Regardless of whether your organization is in the public sector or the private sector makes little difference; you don’t want to work for an organization that is willing to leave money on the table as a result of laziness. Ultimately, it sends a message throughout the organization that profitability truly isn’t all that important, which is a perilous ideal to communicate with your staff.

It causes accusations of institutional dishonesty

Speaking of the public sector, transparency is now a frequent request of voting constituencies, so public procurement employees who value their jobs should exhaust every effort to demonstrate their devotion to maintaining the public trust and spending public money responsibly. Tail spend management, just like other efforts expended to fine-tune spending, is an easy way to demonstrate a willingness to maintain full transparency over efforts to conserve resources and prevent unease amongst voters.

Conversely, the opposite is also true: If you manage public procurement and opt not to exert yourself by taking the requisite steps to manage spending all the way to the tail, you are opening yourself up to potential allegations of failing to execute your fiduciary duties to the best of your ability. This is all the more reason to preemptively deflect accusations that might brand you as a dishonest actor by taking the necessary steps to address tail spend.

It prevents reinvestment in productive processes

Procurement is underrated with regard to its capacity to fuel innovation and advancement throughout organizations, but the evidence for this is overwhelming. One of the mechanisms for this, aside from the role procurement plays in researching cutting edge technologies, products and services, is the raw retention of financial resources that can be recovered and repurposed rather than wasted. Whether that money is used to entice current, valuable employees to remain, to add new workers to departments that can benefit from increased manpower, or funnelled toward efforts to produce brand new products and services for the organization, there is no doubt that money recovered from tail spend optimization is of vastly greater benefit than money lost through wasteful spending. 

Leaving these sorts of opportunities untouched can stifle corporate growth in several ways, because chances to research new products or grow organizations through recovered funds don’t come along very often. Companies that don’t leverage opportunities for growth are willfully electing to stagnate, and this will eventually do obvious harm to both their financial bottom lines and their internal morale.

It hands a competitive advantage over to your competitors.

Let’s assume for the sake of argument that your competitors are actively involved with managing their tail spend, recovering a sizable quantity of money from the majority of their vendor interactions and helping to make the effort behind those interactions far more worthwhile.
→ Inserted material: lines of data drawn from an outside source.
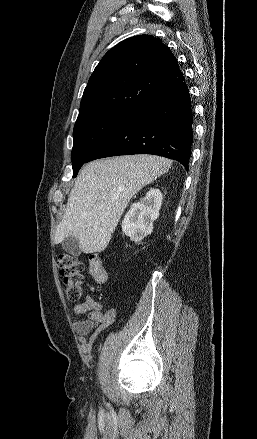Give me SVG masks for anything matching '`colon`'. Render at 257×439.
<instances>
[{"label": "colon", "mask_w": 257, "mask_h": 439, "mask_svg": "<svg viewBox=\"0 0 257 439\" xmlns=\"http://www.w3.org/2000/svg\"><path fill=\"white\" fill-rule=\"evenodd\" d=\"M57 265L67 300L71 303L79 302L83 296L84 283L82 262L68 253H60L57 257ZM90 272L98 284L105 285L107 283V272L98 255H92L90 258Z\"/></svg>", "instance_id": "1"}]
</instances>
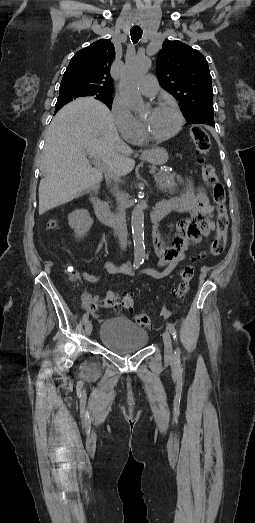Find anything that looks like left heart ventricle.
I'll return each instance as SVG.
<instances>
[{
	"label": "left heart ventricle",
	"mask_w": 255,
	"mask_h": 523,
	"mask_svg": "<svg viewBox=\"0 0 255 523\" xmlns=\"http://www.w3.org/2000/svg\"><path fill=\"white\" fill-rule=\"evenodd\" d=\"M141 123L149 136H165L173 132L178 124V118L170 106H162L156 110L149 109L141 116Z\"/></svg>",
	"instance_id": "obj_1"
}]
</instances>
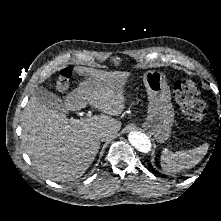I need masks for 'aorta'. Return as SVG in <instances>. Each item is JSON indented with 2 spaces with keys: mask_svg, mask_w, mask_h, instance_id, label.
<instances>
[{
  "mask_svg": "<svg viewBox=\"0 0 221 221\" xmlns=\"http://www.w3.org/2000/svg\"><path fill=\"white\" fill-rule=\"evenodd\" d=\"M130 144L138 151L147 153L151 149L150 139L143 133L131 131L128 135Z\"/></svg>",
  "mask_w": 221,
  "mask_h": 221,
  "instance_id": "762f6f07",
  "label": "aorta"
}]
</instances>
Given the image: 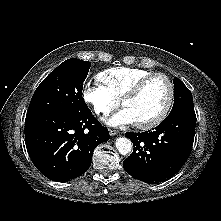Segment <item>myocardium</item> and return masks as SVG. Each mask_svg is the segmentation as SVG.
Returning a JSON list of instances; mask_svg holds the SVG:
<instances>
[{
    "mask_svg": "<svg viewBox=\"0 0 221 221\" xmlns=\"http://www.w3.org/2000/svg\"><path fill=\"white\" fill-rule=\"evenodd\" d=\"M153 78H162L168 85L169 94H168V98L163 109L156 117H154L153 119L147 122L135 123L136 127H138L139 129H143V130L152 129L158 126L168 116L171 110V107L173 105V102H174V97H175V87H174L172 80L164 73H160V72L150 73L142 77L141 79H139L132 86V88L125 94V96L121 99V105L124 107L128 101L136 98L142 91L143 87Z\"/></svg>",
    "mask_w": 221,
    "mask_h": 221,
    "instance_id": "myocardium-1",
    "label": "myocardium"
}]
</instances>
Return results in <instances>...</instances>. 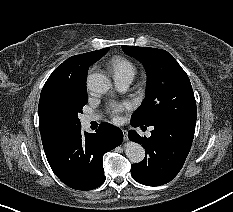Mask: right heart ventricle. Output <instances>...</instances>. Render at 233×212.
Returning a JSON list of instances; mask_svg holds the SVG:
<instances>
[{
	"instance_id": "right-heart-ventricle-1",
	"label": "right heart ventricle",
	"mask_w": 233,
	"mask_h": 212,
	"mask_svg": "<svg viewBox=\"0 0 233 212\" xmlns=\"http://www.w3.org/2000/svg\"><path fill=\"white\" fill-rule=\"evenodd\" d=\"M109 67L115 78L128 77L133 79L136 74L135 65L125 57H113L109 63Z\"/></svg>"
}]
</instances>
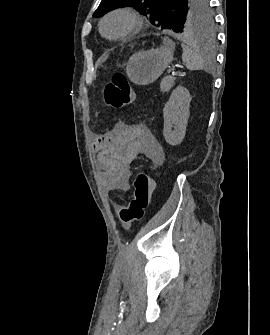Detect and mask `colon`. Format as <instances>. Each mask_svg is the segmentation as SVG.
<instances>
[{"mask_svg": "<svg viewBox=\"0 0 270 335\" xmlns=\"http://www.w3.org/2000/svg\"><path fill=\"white\" fill-rule=\"evenodd\" d=\"M105 99L116 108L129 105L134 98L132 88L124 73L112 76L104 91ZM154 187L153 178L146 172H139L135 178L133 196L127 204L118 206L119 217L124 225L132 226L145 218L151 204Z\"/></svg>", "mask_w": 270, "mask_h": 335, "instance_id": "5ec220e1", "label": "colon"}]
</instances>
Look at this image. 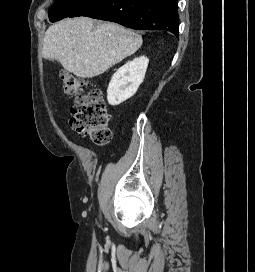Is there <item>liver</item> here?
Listing matches in <instances>:
<instances>
[{
    "mask_svg": "<svg viewBox=\"0 0 255 272\" xmlns=\"http://www.w3.org/2000/svg\"><path fill=\"white\" fill-rule=\"evenodd\" d=\"M88 17L62 20L45 32L42 56L58 60L64 69L78 77L101 75L133 54L142 37L116 23H99Z\"/></svg>",
    "mask_w": 255,
    "mask_h": 272,
    "instance_id": "liver-1",
    "label": "liver"
}]
</instances>
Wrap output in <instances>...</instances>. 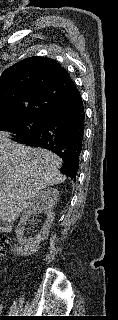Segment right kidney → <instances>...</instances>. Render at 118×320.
Here are the masks:
<instances>
[{
	"mask_svg": "<svg viewBox=\"0 0 118 320\" xmlns=\"http://www.w3.org/2000/svg\"><path fill=\"white\" fill-rule=\"evenodd\" d=\"M59 197V191L56 188L48 187L41 190L32 200L29 207L23 211L18 226L15 230L16 237L18 239L19 247L17 252L23 255L34 254L39 244L45 240L48 236L51 224L54 221V205L57 203ZM39 213L46 215V220L41 228V231L34 237L25 236V226L27 221L37 216Z\"/></svg>",
	"mask_w": 118,
	"mask_h": 320,
	"instance_id": "1",
	"label": "right kidney"
}]
</instances>
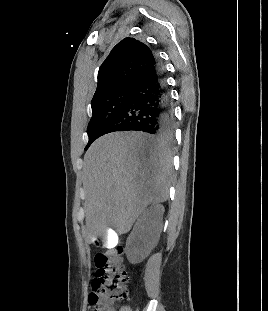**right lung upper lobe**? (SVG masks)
<instances>
[{"mask_svg": "<svg viewBox=\"0 0 268 311\" xmlns=\"http://www.w3.org/2000/svg\"><path fill=\"white\" fill-rule=\"evenodd\" d=\"M156 62L150 48L134 38L120 41L102 63L92 101L121 87L135 85Z\"/></svg>", "mask_w": 268, "mask_h": 311, "instance_id": "1", "label": "right lung upper lobe"}]
</instances>
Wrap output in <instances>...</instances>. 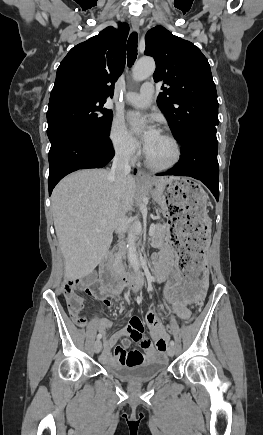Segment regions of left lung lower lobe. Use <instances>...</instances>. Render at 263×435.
I'll return each mask as SVG.
<instances>
[{"instance_id":"left-lung-lower-lobe-1","label":"left lung lower lobe","mask_w":263,"mask_h":435,"mask_svg":"<svg viewBox=\"0 0 263 435\" xmlns=\"http://www.w3.org/2000/svg\"><path fill=\"white\" fill-rule=\"evenodd\" d=\"M181 159L176 167L157 175L190 176L202 181L219 199L218 142L216 130H199L189 133L180 142Z\"/></svg>"}]
</instances>
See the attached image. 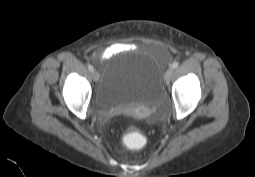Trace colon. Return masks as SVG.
Masks as SVG:
<instances>
[{
	"label": "colon",
	"instance_id": "5ec220e1",
	"mask_svg": "<svg viewBox=\"0 0 255 177\" xmlns=\"http://www.w3.org/2000/svg\"><path fill=\"white\" fill-rule=\"evenodd\" d=\"M125 145L132 149H139L143 144V137L136 132L126 135L123 139Z\"/></svg>",
	"mask_w": 255,
	"mask_h": 177
}]
</instances>
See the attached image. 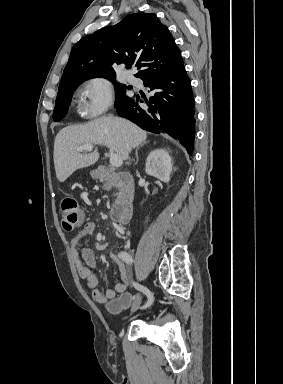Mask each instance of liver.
Segmentation results:
<instances>
[{"instance_id": "6515ba94", "label": "liver", "mask_w": 283, "mask_h": 384, "mask_svg": "<svg viewBox=\"0 0 283 384\" xmlns=\"http://www.w3.org/2000/svg\"><path fill=\"white\" fill-rule=\"evenodd\" d=\"M147 132L123 118H97L85 126H67L58 132L54 142V166L56 178L65 182L75 170L95 164L98 152L80 154L77 148L83 144H101L128 160V148H137L146 142Z\"/></svg>"}]
</instances>
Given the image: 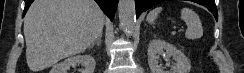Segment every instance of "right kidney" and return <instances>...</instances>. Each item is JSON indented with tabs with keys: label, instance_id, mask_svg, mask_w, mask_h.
<instances>
[{
	"label": "right kidney",
	"instance_id": "right-kidney-1",
	"mask_svg": "<svg viewBox=\"0 0 244 73\" xmlns=\"http://www.w3.org/2000/svg\"><path fill=\"white\" fill-rule=\"evenodd\" d=\"M81 64L84 69L81 73H93L95 69V60L90 55H77L65 59L61 63L54 65L50 73H66L70 67H76Z\"/></svg>",
	"mask_w": 244,
	"mask_h": 73
}]
</instances>
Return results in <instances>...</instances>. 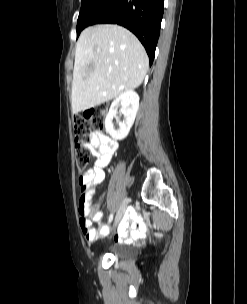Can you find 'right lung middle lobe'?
<instances>
[{
  "instance_id": "obj_1",
  "label": "right lung middle lobe",
  "mask_w": 247,
  "mask_h": 304,
  "mask_svg": "<svg viewBox=\"0 0 247 304\" xmlns=\"http://www.w3.org/2000/svg\"><path fill=\"white\" fill-rule=\"evenodd\" d=\"M102 0H82L81 10L78 17L77 36L83 30V19L101 2Z\"/></svg>"
}]
</instances>
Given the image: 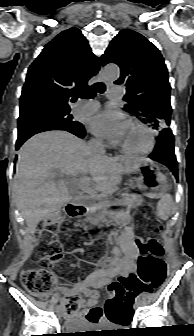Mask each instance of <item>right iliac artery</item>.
<instances>
[{
    "mask_svg": "<svg viewBox=\"0 0 194 336\" xmlns=\"http://www.w3.org/2000/svg\"><path fill=\"white\" fill-rule=\"evenodd\" d=\"M63 306V302H61V305L60 306H58V307H62Z\"/></svg>",
    "mask_w": 194,
    "mask_h": 336,
    "instance_id": "82829eb1",
    "label": "right iliac artery"
}]
</instances>
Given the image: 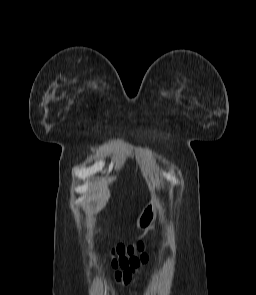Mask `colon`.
I'll list each match as a JSON object with an SVG mask.
<instances>
[{
  "label": "colon",
  "instance_id": "obj_1",
  "mask_svg": "<svg viewBox=\"0 0 256 295\" xmlns=\"http://www.w3.org/2000/svg\"><path fill=\"white\" fill-rule=\"evenodd\" d=\"M99 233V231H97ZM111 266L118 267H131L136 268L145 264L150 254L146 251L144 242H137L131 245H117L110 250Z\"/></svg>",
  "mask_w": 256,
  "mask_h": 295
}]
</instances>
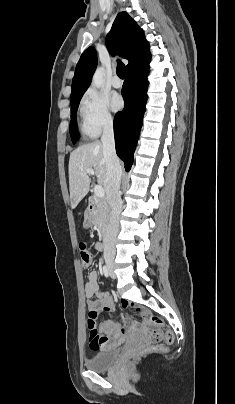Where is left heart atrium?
Returning a JSON list of instances; mask_svg holds the SVG:
<instances>
[{
  "instance_id": "left-heart-atrium-1",
  "label": "left heart atrium",
  "mask_w": 235,
  "mask_h": 404,
  "mask_svg": "<svg viewBox=\"0 0 235 404\" xmlns=\"http://www.w3.org/2000/svg\"><path fill=\"white\" fill-rule=\"evenodd\" d=\"M111 107L114 111H118L123 107V100L119 95H113L111 98Z\"/></svg>"
}]
</instances>
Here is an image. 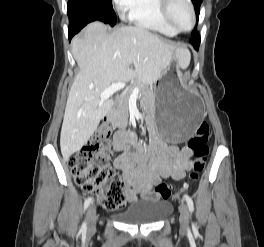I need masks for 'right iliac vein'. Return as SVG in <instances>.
<instances>
[{"label": "right iliac vein", "instance_id": "1", "mask_svg": "<svg viewBox=\"0 0 264 247\" xmlns=\"http://www.w3.org/2000/svg\"><path fill=\"white\" fill-rule=\"evenodd\" d=\"M86 218L88 222V231L89 232L94 231L96 227L97 213H96V208L93 204L90 205V207L88 208Z\"/></svg>", "mask_w": 264, "mask_h": 247}]
</instances>
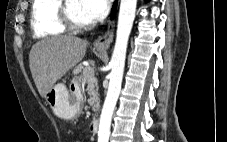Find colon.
Returning <instances> with one entry per match:
<instances>
[{"label":"colon","instance_id":"1","mask_svg":"<svg viewBox=\"0 0 227 142\" xmlns=\"http://www.w3.org/2000/svg\"><path fill=\"white\" fill-rule=\"evenodd\" d=\"M73 142H82V141H80V140H74Z\"/></svg>","mask_w":227,"mask_h":142}]
</instances>
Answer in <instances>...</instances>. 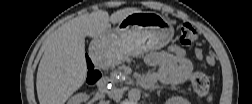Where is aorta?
Segmentation results:
<instances>
[{"label":"aorta","mask_w":252,"mask_h":104,"mask_svg":"<svg viewBox=\"0 0 252 104\" xmlns=\"http://www.w3.org/2000/svg\"><path fill=\"white\" fill-rule=\"evenodd\" d=\"M140 97H141V92L139 89L132 88L128 91V98L130 101L137 102L139 101Z\"/></svg>","instance_id":"obj_1"}]
</instances>
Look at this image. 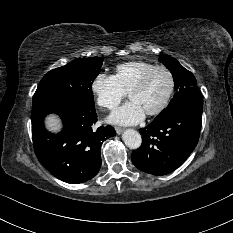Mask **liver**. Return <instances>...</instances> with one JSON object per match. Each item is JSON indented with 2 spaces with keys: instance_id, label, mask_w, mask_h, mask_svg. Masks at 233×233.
Segmentation results:
<instances>
[{
  "instance_id": "1",
  "label": "liver",
  "mask_w": 233,
  "mask_h": 233,
  "mask_svg": "<svg viewBox=\"0 0 233 233\" xmlns=\"http://www.w3.org/2000/svg\"><path fill=\"white\" fill-rule=\"evenodd\" d=\"M46 127L49 131L57 132L61 128L59 118L54 115H50L46 118Z\"/></svg>"
}]
</instances>
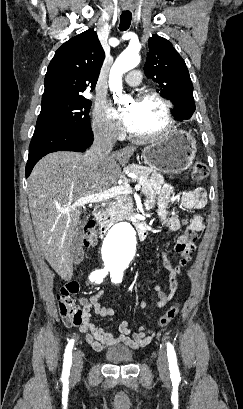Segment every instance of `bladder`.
Listing matches in <instances>:
<instances>
[{"label": "bladder", "instance_id": "1", "mask_svg": "<svg viewBox=\"0 0 243 409\" xmlns=\"http://www.w3.org/2000/svg\"><path fill=\"white\" fill-rule=\"evenodd\" d=\"M104 355L106 360L112 364H128L134 359L133 351L122 345L109 348Z\"/></svg>", "mask_w": 243, "mask_h": 409}]
</instances>
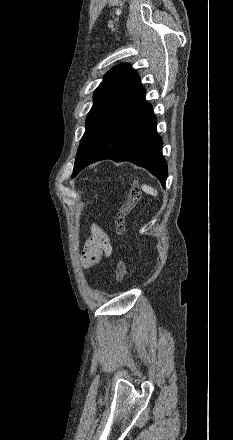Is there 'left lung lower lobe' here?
Wrapping results in <instances>:
<instances>
[{"instance_id":"left-lung-lower-lobe-1","label":"left lung lower lobe","mask_w":233,"mask_h":440,"mask_svg":"<svg viewBox=\"0 0 233 440\" xmlns=\"http://www.w3.org/2000/svg\"><path fill=\"white\" fill-rule=\"evenodd\" d=\"M145 94L143 89L109 124L85 160L73 171V178L94 162L112 159L146 168L165 187L168 172L161 152L163 142L157 134V120Z\"/></svg>"}]
</instances>
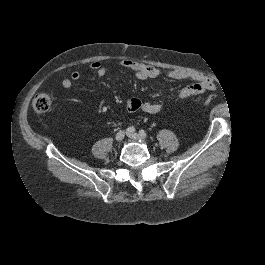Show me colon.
<instances>
[{"mask_svg": "<svg viewBox=\"0 0 265 265\" xmlns=\"http://www.w3.org/2000/svg\"><path fill=\"white\" fill-rule=\"evenodd\" d=\"M216 97H217L216 95H209L205 99L204 103L208 104V103L212 102ZM51 104H52V98H51L50 94L39 93L33 99L32 107H33L34 111H36L37 113H45L50 109Z\"/></svg>", "mask_w": 265, "mask_h": 265, "instance_id": "colon-1", "label": "colon"}]
</instances>
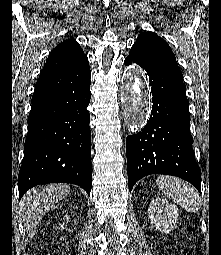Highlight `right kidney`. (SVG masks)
Returning <instances> with one entry per match:
<instances>
[{
  "instance_id": "ca27d5eb",
  "label": "right kidney",
  "mask_w": 221,
  "mask_h": 255,
  "mask_svg": "<svg viewBox=\"0 0 221 255\" xmlns=\"http://www.w3.org/2000/svg\"><path fill=\"white\" fill-rule=\"evenodd\" d=\"M66 218H67V220H68V216H67ZM61 228H64V223L61 225Z\"/></svg>"
}]
</instances>
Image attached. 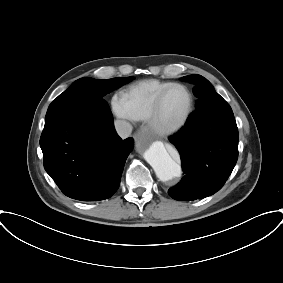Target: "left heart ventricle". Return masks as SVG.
Listing matches in <instances>:
<instances>
[{
  "label": "left heart ventricle",
  "instance_id": "b2bd125f",
  "mask_svg": "<svg viewBox=\"0 0 283 283\" xmlns=\"http://www.w3.org/2000/svg\"><path fill=\"white\" fill-rule=\"evenodd\" d=\"M189 106V95L182 88L172 89L163 99L158 122L164 127L178 123Z\"/></svg>",
  "mask_w": 283,
  "mask_h": 283
}]
</instances>
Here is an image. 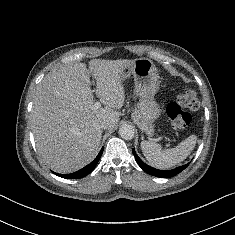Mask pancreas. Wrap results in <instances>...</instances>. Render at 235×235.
<instances>
[{
	"instance_id": "cf45deb5",
	"label": "pancreas",
	"mask_w": 235,
	"mask_h": 235,
	"mask_svg": "<svg viewBox=\"0 0 235 235\" xmlns=\"http://www.w3.org/2000/svg\"><path fill=\"white\" fill-rule=\"evenodd\" d=\"M132 119L137 123V125H138L142 130H144V131H146V132H151V131L149 130V128L146 127V126L142 123V121H141V116H140V113H139L138 111H135V112L133 113Z\"/></svg>"
}]
</instances>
This means they are going to be reaping all of the benefits mentioned in this article, including the reinvestment of resources into productive processes, developing a workplace culture of transparency and accountability, and making it crystal clear that wasting money is unacceptable.

Ultimately, if your competitors are addressing tail spend and your organization is failing to do so, these circumstances will place your company at quite a disadvantage when juxtaposed with your competitors who are saving money in areas that you are not, and reaping benefits that your leadership team is willfully rejecting. This means the logical outworking of failing to address tail spend is the concession of a head start to your challengers that will become further exacerbated with every additional year you refuse to address tail spend, and which may take the remainder of the decade for your business to recover from.